The show with hot questions and even hotter wings has never been more on fire.

The YouTube series Hot Ones, where host Sean Evans interviews celebrities while they eat progressively spicier chicken wings, is now in its 22nd season after beginning in 2015. Over the years, the show has grown not just its cult following, but also its own branded product offerings: It has its own card game, a line of hot sauces, and, within the last year, frozen chicken bites and strips.

Hot Ones has partnered with other brands, too, not just to be featured on the show (like sauce brand Fly by Jing), but to create CPG offerings, like spicy Hot Pockets and limited-edition Pringles. Earlier this month, Panda Express announced its “spiciest dish to date,” a chicken-and-veggie dish with spicy bourbon sauce made in partnership with Hot Ones.

It’s all part of a marketing strategy designed to get Hot Ones in front of lots of viewers and consumers alike, Melanie Kiley-Baker, director of marketing for First We Feast at Complex Networks, which produces Hot Ones, explained. It comes down to a two-pronged approach: using viral collabs to reach consumers out in the world and its own white-label brand to reach them at home.

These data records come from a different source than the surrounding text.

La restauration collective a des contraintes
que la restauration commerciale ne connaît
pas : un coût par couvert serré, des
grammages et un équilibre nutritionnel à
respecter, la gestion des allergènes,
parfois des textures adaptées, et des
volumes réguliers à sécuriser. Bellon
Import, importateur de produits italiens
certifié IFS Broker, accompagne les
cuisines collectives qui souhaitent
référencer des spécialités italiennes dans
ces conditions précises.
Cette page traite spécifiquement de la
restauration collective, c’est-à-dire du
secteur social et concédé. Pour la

“We want [people] to see the show, be excited by it, feel a little bullish that they can take it on themselves…and then give them as many opportunities and as many touch points to say, ‘I went out into the world and I was able to try this Hot Ones sauce,’” she said.

Two become one

Kiley-Baker, who oversees partnerships, licensing, and product offerings, said the company’s partnership strategy includes evaluating whether and to what degree two brands’ audiences overlap. Take the brand’s partnership with Hot Pockets, which Kiley-Baker described as a natural fit: “Our demo is over 80% male, there’s a lot of college kids in there, and they love Hot Pockets,” she said.

Sports fans also make up a large chunk of the show’s audience, she said, knowledge that helped inform a partnership with the LA Chargers that includes a spin-off series that just wrapped up its second year.

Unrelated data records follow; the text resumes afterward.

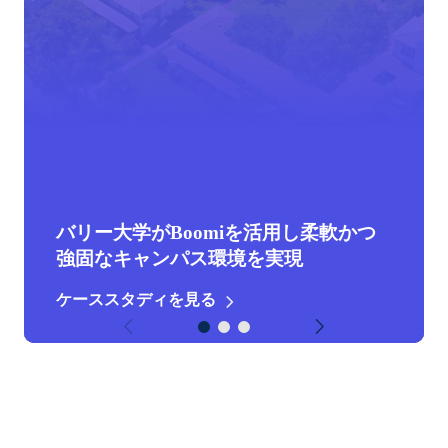
バリー大学がBoomiを活用し柔軟かつ
AmmexはBoomiを活用して顧客体験を
Cooke AquacultureはBoomiの導入によ
強固なキャンパス環境を実現
自動化
り業務プロセスの効率化を実現
ケーススタディを見る
ケーススタディを見る
ケーススタディを見る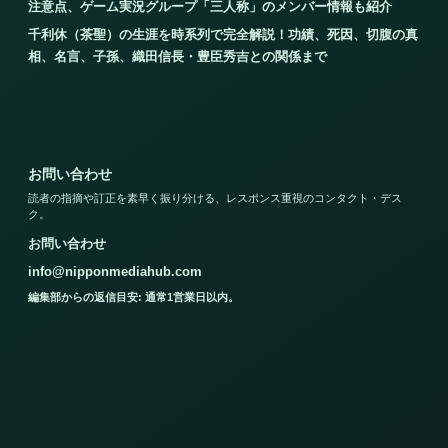
注意点、ゲーム実況グループ「三人称」のメンバー情報も紹介
千利休（茶聖）の生涯を時系列で完全解説！功績、死因、切腹の真
相、名言、子孫、織田信長・豊臣秀吉との関係まで
お問い合わせ
読者の指摘や訂正を素早く振り分ける、レスポンス重視のコンタクト・デス
ク。
お問い合わせ
info@nipponmediahub.com
編集部からの返信目安: 通常1営業日以内。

There’s also the desire to go viral, which Kiley-Baker said gives the brand a chance to win over new consumers as word spreads. A partnership with Shake Shack last year, which included spicy burgers, chicken sandwiches, cheese fries, and bacon cheese fries, led to quite a few viral videos, and the collab ended up being the restaurant’s strongest limited-time offering in 2022, exceeding first-month sales targets (though the chain declined to share exact sales numbers with us).

It’s one thing to spice up an existing product, but it’s another to make a new product from scratch. The brand’s white-label expansion, which began with sauce and now includes chicken, found her tapping into her experience working on in-store marketing at Milk Bar and thinking through an e-commerce perspective.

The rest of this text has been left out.